WORK INSTRUCTION =
Make an exact copy of the lines from the one containing "doublette – Partie enfants : 1 € De nombreux" through the end of the records below, and leave out every picture.

Data records
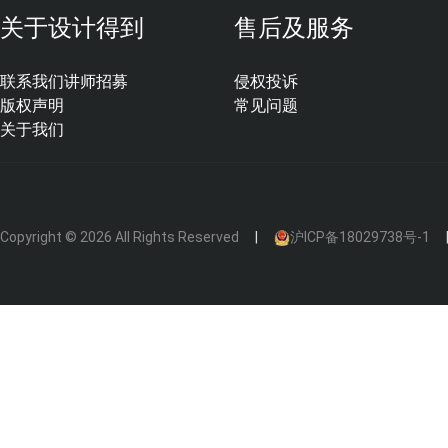
关于设计得到
售后及服务
联系我们
讲师招募
侵权投诉
版权声明
常见问题
关于我们
Copyright © 2026 All Rights Reserved
沪ICP备18029738号-1
天然石材台面：
以花岗岩和大理石为主，其中天然大理石非
但都容易渗油渗水并难以清洗干净。
人造石（亚克力台面）：
花样丰富，容易开裂，现在运用
想，不耐划。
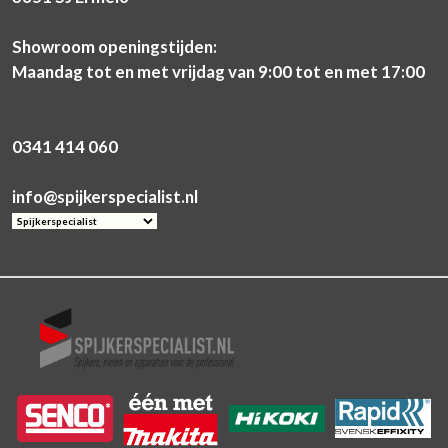
Showroom openingstijden:
Maandag tot en met vrijdag van 9:00 tot en met 17:00
0341 414 060
info@spijkerspecialist.nl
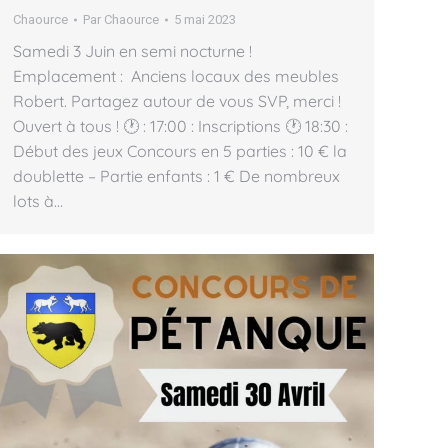
Chaource
Par
Chaource
5 mai 2023
Samedi 3 Juin en semi nocturne !
Emplacement : Anciens locaux des meubles
Robert. Partagez autour de vous SVP, merci !
Ouvert à tous ! 🕐 : 17:00 : Inscriptions 🕐 18:30 :
Début des jeux Concours en 5 parties : 10 € la
doublette – Partie enfants : 1 € De nombreux
lots à…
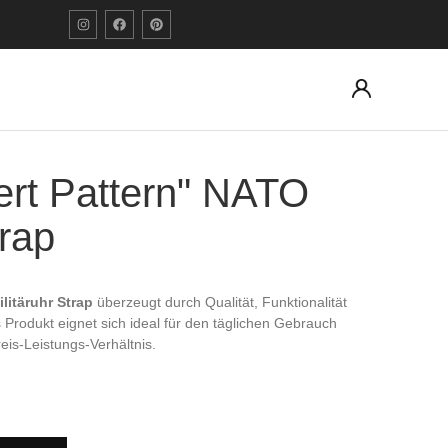
rt Pattern" NATO
trap
litäruhr Strap
überzeugt durch Qualität, Funktionalität
s Produkt eignet sich ideal für den täglichen Gebrauch
eis-Leistungs-Verhältnis.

TASK SOLUTION =
doublette – Partie enfants : 1 € De nombreux
lots à…
rt Pattern" NATO
trap
litäruhr Strap
überzeugt durch Qualität, Funktionalität
s Produkt eignet sich ideal für den täglichen Gebrauch
eis-Leistungs-Verhältnis.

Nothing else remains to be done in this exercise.